Version: 0.5.4

Inbox

Need help deploying these sources, or figuring out how to run them in your data stack?

Join our Slack community or book a call with a dltHub Solutions Engineer.

This source collects inbox emails, retrieves attachments, and stores relevant email data. It uses the imaplib library for IMAP interactions and the dlt library for data processing.

This Inbox dlt verified source and pipeline example load data using the “Inbox” verified source to the destination of your choice.

Sources and resources that can be loaded using this verified source are:

Name	Type	Description
inbox_source	source	Gathers inbox emails and saves attachments locally
get_messages_uids	resource	Retrieves messages UUIDs from the mailbox
get_messages	resource-transformer	Retrieves emails from the mailbox using given UIDs
get_attachments	resource-transformer	Downloads attachments from emails using given UIDs

Setup Guide

Grab credentials

For verified source configuration, you need:
- "host": IMAP server hostname (e.g., Gmail: imap.gmail.com, Outlook: imap-mail.outlook.com).
- "email_account": Associated email account name (e.g. dlthub@dlthub.com).
- "password": APP password (for third-party clients) from the email provider.
Host addresses and APP password procedures vary by provider and can be found via a quick Google search.
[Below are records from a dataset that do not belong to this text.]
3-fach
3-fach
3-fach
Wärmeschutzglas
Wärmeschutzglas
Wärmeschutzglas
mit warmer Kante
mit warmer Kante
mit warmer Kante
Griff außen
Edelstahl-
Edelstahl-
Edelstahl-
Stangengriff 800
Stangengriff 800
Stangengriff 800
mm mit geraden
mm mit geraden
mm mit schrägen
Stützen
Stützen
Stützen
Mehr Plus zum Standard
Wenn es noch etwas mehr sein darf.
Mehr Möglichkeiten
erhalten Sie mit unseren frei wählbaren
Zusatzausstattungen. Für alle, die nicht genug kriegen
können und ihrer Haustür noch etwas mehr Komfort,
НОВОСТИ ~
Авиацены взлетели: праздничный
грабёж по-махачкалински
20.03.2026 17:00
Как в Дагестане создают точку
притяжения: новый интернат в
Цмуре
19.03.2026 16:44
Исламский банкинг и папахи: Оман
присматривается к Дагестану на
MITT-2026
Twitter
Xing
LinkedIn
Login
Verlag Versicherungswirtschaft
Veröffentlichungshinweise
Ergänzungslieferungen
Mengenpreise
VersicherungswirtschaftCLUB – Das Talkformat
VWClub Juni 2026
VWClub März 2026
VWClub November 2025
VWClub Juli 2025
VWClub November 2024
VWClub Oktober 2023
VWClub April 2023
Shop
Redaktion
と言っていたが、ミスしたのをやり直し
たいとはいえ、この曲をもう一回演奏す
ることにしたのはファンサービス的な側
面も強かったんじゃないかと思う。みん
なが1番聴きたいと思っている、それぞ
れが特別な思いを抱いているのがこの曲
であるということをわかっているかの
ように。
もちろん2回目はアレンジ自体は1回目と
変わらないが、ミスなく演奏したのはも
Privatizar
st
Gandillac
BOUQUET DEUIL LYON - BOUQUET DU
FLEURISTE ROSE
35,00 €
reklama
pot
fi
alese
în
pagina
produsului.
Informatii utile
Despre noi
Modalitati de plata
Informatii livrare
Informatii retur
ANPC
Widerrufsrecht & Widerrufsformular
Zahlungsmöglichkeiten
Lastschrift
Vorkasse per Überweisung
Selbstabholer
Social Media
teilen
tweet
For Google Mail's app password, read here.
However, this guide covers Gmail inbox configuration; similar steps apply to other providers.

Accessing Gmail Inbox

SMTP server DNS: 'imap.gmail.com' for Gmail.
Port: 993 (for internet messaging access protocol over TLS/SSL).

Grab App password for Gmail

An app password is a 16-digit code allowing less secure apps/devices to access your Google Account, available only with 2-Step Verification activated.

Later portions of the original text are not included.